Document layout detection data
━━━━━━

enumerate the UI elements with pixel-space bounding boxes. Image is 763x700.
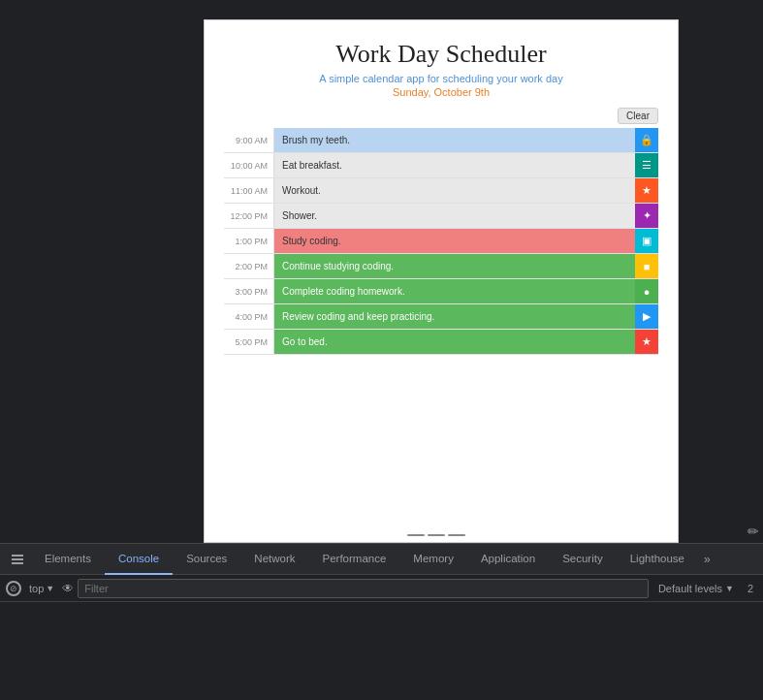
- devtools-menu-icon[interactable]: [4, 546, 31, 573]
- time-label: 5:00 PM: [224, 330, 274, 354]
- browser-frame: Work Day Scheduler A simple calendar app…: [0, 0, 763, 700]
- task-label[interactable]: Continue studying coding.: [274, 254, 635, 278]
- tab-network[interactable]: Network: [240, 544, 308, 575]
- time-label: 3:00 PM: [224, 279, 274, 303]
- time-label: 4:00 PM: [224, 304, 274, 329]
- page-header: Work Day Scheduler A simple calendar app…: [205, 20, 678, 108]
- drag-line-1: [407, 534, 425, 536]
- tab-elements[interactable]: Elements: [31, 544, 105, 575]
- tab-console[interactable]: Console: [105, 544, 173, 575]
- time-label: 9:00 AM: [224, 128, 274, 152]
- action-button[interactable]: ★: [635, 178, 658, 203]
- table-row: 12:00 PMShower.✦: [224, 204, 658, 229]
- tab-memory[interactable]: Memory: [399, 544, 467, 575]
- clear-button[interactable]: Clear: [618, 108, 658, 124]
- tab-performance[interactable]: Performance: [309, 544, 400, 575]
- drag-line-3: [448, 534, 465, 536]
- levels-chevron-icon: ▼: [725, 584, 734, 593]
- time-label: 12:00 PM: [224, 204, 274, 228]
- task-label[interactable]: Brush my teeth.: [274, 128, 635, 152]
- task-label[interactable]: Complete coding homework.: [274, 279, 635, 303]
- page-subtitle: A simple calendar app for scheduling you…: [205, 73, 678, 84]
- action-button[interactable]: ☰: [635, 153, 658, 177]
- table-row: 3:00 PMComplete coding homework.●: [224, 279, 658, 304]
- table-row: 1:00 PMStudy coding.▣: [224, 229, 658, 254]
- time-label: 11:00 AM: [224, 178, 274, 203]
- no-entry-icon[interactable]: ⊘: [6, 581, 21, 596]
- action-button[interactable]: ★: [635, 330, 658, 354]
- eye-icon[interactable]: 👁: [62, 582, 74, 595]
- tab-lighthouse[interactable]: Lighthouse: [617, 544, 698, 575]
- action-button[interactable]: ●: [635, 279, 658, 303]
- devtools-toolbar: ⊘ top ▼ 👁 Default levels ▼ 2: [0, 575, 763, 602]
- action-button[interactable]: ▶: [635, 304, 658, 329]
- action-button[interactable]: ✦: [635, 204, 658, 228]
- pencil-icon[interactable]: ✏: [747, 524, 759, 539]
- page-title: Work Day Scheduler: [205, 40, 678, 69]
- time-label: 1:00 PM: [224, 229, 274, 253]
- more-tabs-button[interactable]: »: [698, 553, 716, 566]
- tab-security[interactable]: Security: [549, 544, 617, 575]
- task-label[interactable]: Eat breakfast.: [274, 153, 635, 177]
- table-row: 10:00 AMEat breakfast.☰: [224, 153, 658, 178]
- drag-handle[interactable]: [407, 528, 465, 542]
- task-label[interactable]: Go to bed.: [274, 330, 635, 354]
- tab-sources[interactable]: Sources: [173, 544, 240, 575]
- table-row: 2:00 PMContinue studying coding.■: [224, 254, 658, 279]
- action-button[interactable]: ■: [635, 254, 658, 278]
- svg-rect-0: [12, 555, 23, 557]
- table-row: 9:00 AMBrush my teeth.🔒: [224, 128, 658, 153]
- devtools-panel: Elements Console Sources Network Perform…: [0, 543, 763, 700]
- action-button[interactable]: 🔒: [635, 128, 658, 152]
- scheduler-header: Clear: [224, 108, 658, 124]
- table-row: 5:00 PMGo to bed.★: [224, 330, 658, 355]
- action-button[interactable]: ▣: [635, 229, 658, 253]
- default-levels-button[interactable]: Default levels ▼: [652, 581, 740, 596]
- console-content: [0, 602, 763, 699]
- time-label: 10:00 AM: [224, 153, 274, 177]
- context-chevron-icon: ▼: [46, 584, 54, 593]
- context-label: top: [29, 583, 44, 594]
- task-label[interactable]: Shower.: [274, 204, 635, 228]
- filter-input[interactable]: [78, 579, 649, 598]
- devtools-tabs: Elements Console Sources Network Perform…: [0, 544, 763, 575]
- context-selector[interactable]: top ▼: [25, 581, 58, 596]
- levels-label: Default levels: [658, 583, 722, 594]
- svg-rect-1: [12, 558, 23, 560]
- count-badge: 2: [744, 583, 757, 594]
- table-row: 11:00 AMWorkout.★: [224, 178, 658, 204]
- drag-line-2: [428, 534, 445, 536]
- task-label[interactable]: Study coding.: [274, 229, 635, 253]
- task-label[interactable]: Review coding and keep practicing.: [274, 304, 635, 329]
- tab-application[interactable]: Application: [467, 544, 549, 575]
- page-container: Work Day Scheduler A simple calendar app…: [204, 19, 679, 543]
- svg-rect-2: [12, 562, 23, 564]
- schedule-rows: 9:00 AMBrush my teeth.🔒10:00 AMEat break…: [224, 128, 658, 355]
- task-label[interactable]: Workout.: [274, 178, 635, 203]
- scheduler: Clear 9:00 AMBrush my teeth.🔒10:00 AMEat…: [224, 108, 658, 355]
- page-date: Sunday, October 9th: [205, 86, 678, 98]
- table-row: 4:00 PMReview coding and keep practicing…: [224, 304, 658, 330]
- time-label: 2:00 PM: [224, 254, 274, 278]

━━━━━━

Directions » Write out all of the records above. Keep them exact and leave out the pictures.

Solution to the problem »
enumerate the UI elements with pixel-space bounding boxes. Image is 763x700.
- devtools-menu-icon[interactable]: [4, 546, 31, 573]
- time-label: 5:00 PM: [224, 330, 274, 354]
- browser-frame: Work Day Scheduler A simple calendar app…: [0, 0, 763, 700]
- task-label[interactable]: Continue studying coding.: [274, 254, 635, 278]
- tab-network[interactable]: Network: [240, 544, 308, 575]
- time-label: 3:00 PM: [224, 279, 274, 303]
- time-label: 4:00 PM: [224, 304, 274, 329]
- page-header: Work Day Scheduler A simple calendar app…: [205, 20, 678, 108]
- drag-line-1: [407, 534, 425, 536]
- tab-elements[interactable]: Elements: [31, 544, 105, 575]
- tab-console[interactable]: Console: [105, 544, 173, 575]
- time-label: 9:00 AM: [224, 128, 274, 152]
- action-button[interactable]: ★: [635, 178, 658, 203]
- table-row: 12:00 PMShower.✦: [224, 204, 658, 229]
- tab-memory[interactable]: Memory: [399, 544, 467, 575]
- clear-button[interactable]: Clear: [618, 108, 658, 124]
- tab-performance[interactable]: Performance: [309, 544, 400, 575]
- drag-line-3: [448, 534, 465, 536]
- levels-chevron-icon: ▼: [725, 584, 734, 593]
- time-label: 12:00 PM: [224, 204, 274, 228]
- task-label[interactable]: Brush my teeth.: [274, 128, 635, 152]
- task-label[interactable]: Complete coding homework.: [274, 279, 635, 303]
- page-subtitle: A simple calendar app for scheduling you…: [205, 73, 678, 84]
- action-button[interactable]: ☰: [635, 153, 658, 177]
- table-row: 3:00 PMComplete coding homework.●: [224, 279, 658, 304]
- table-row: 1:00 PMStudy coding.▣: [224, 229, 658, 254]
- time-label: 11:00 AM: [224, 178, 274, 203]
- no-entry-icon[interactable]: ⊘: [6, 581, 21, 596]
- action-button[interactable]: ★: [635, 330, 658, 354]
- eye-icon[interactable]: 👁: [62, 582, 74, 595]
- tab-lighthouse[interactable]: Lighthouse: [617, 544, 698, 575]
- action-button[interactable]: ●: [635, 279, 658, 303]
- devtools-toolbar: ⊘ top ▼ 👁 Default levels ▼ 2: [0, 575, 763, 602]
- action-button[interactable]: ▶: [635, 304, 658, 329]
- action-button[interactable]: ✦: [635, 204, 658, 228]
- pencil-icon[interactable]: ✏: [747, 524, 759, 539]
- page-title: Work Day Scheduler: [205, 40, 678, 69]
- time-label: 1:00 PM: [224, 229, 274, 253]
- more-tabs-button[interactable]: »: [698, 553, 716, 566]
- tab-security[interactable]: Security: [549, 544, 617, 575]
- task-label[interactable]: Eat breakfast.: [274, 153, 635, 177]
- table-row: 10:00 AMEat breakfast.☰: [224, 153, 658, 178]
- drag-handle[interactable]: [407, 528, 465, 542]
- task-label[interactable]: Go to bed.: [274, 330, 635, 354]
- tab-sources[interactable]: Sources: [173, 544, 240, 575]
- table-row: 2:00 PMContinue studying coding.■: [224, 254, 658, 279]
- action-button[interactable]: ■: [635, 254, 658, 278]
- svg-rect-0: [12, 555, 23, 557]
- table-row: 9:00 AMBrush my teeth.🔒: [224, 128, 658, 153]
- devtools-panel: Elements Console Sources Network Perform…: [0, 543, 763, 700]
- action-button[interactable]: 🔒: [635, 128, 658, 152]
- scheduler-header: Clear: [224, 108, 658, 124]
- table-row: 5:00 PMGo to bed.★: [224, 330, 658, 355]
- action-button[interactable]: ▣: [635, 229, 658, 253]
- default-levels-button[interactable]: Default levels ▼: [652, 581, 740, 596]
- console-content: [0, 602, 763, 699]
- time-label: 10:00 AM: [224, 153, 274, 177]
- context-chevron-icon: ▼: [46, 584, 54, 593]
- context-label: top: [29, 583, 44, 594]
- task-label[interactable]: Shower.: [274, 204, 635, 228]
- filter-input[interactable]: [78, 579, 649, 598]
- devtools-tabs: Elements Console Sources Network Perform…: [0, 544, 763, 575]
- context-selector[interactable]: top ▼: [25, 581, 58, 596]
- levels-label: Default levels: [658, 583, 722, 594]
- svg-rect-1: [12, 558, 23, 560]
- count-badge: 2: [744, 583, 757, 594]
- table-row: 11:00 AMWorkout.★: [224, 178, 658, 204]
- drag-line-2: [428, 534, 445, 536]
- task-label[interactable]: Study coding.: [274, 229, 635, 253]
- task-label[interactable]: Review coding and keep practicing.: [274, 304, 635, 329]
- tab-application[interactable]: Application: [467, 544, 549, 575]
- page-container: Work Day Scheduler A simple calendar app…: [204, 19, 679, 543]
- svg-rect-2: [12, 562, 23, 564]
- schedule-rows: 9:00 AMBrush my teeth.🔒10:00 AMEat break…: [224, 128, 658, 355]
- task-label[interactable]: Workout.: [274, 178, 635, 203]
- scheduler: Clear 9:00 AMBrush my teeth.🔒10:00 AMEat…: [224, 108, 658, 355]
- page-date: Sunday, October 9th: [205, 86, 678, 98]
- table-row: 4:00 PMReview coding and keep practicing…: [224, 304, 658, 330]
- time-label: 2:00 PM: [224, 254, 274, 278]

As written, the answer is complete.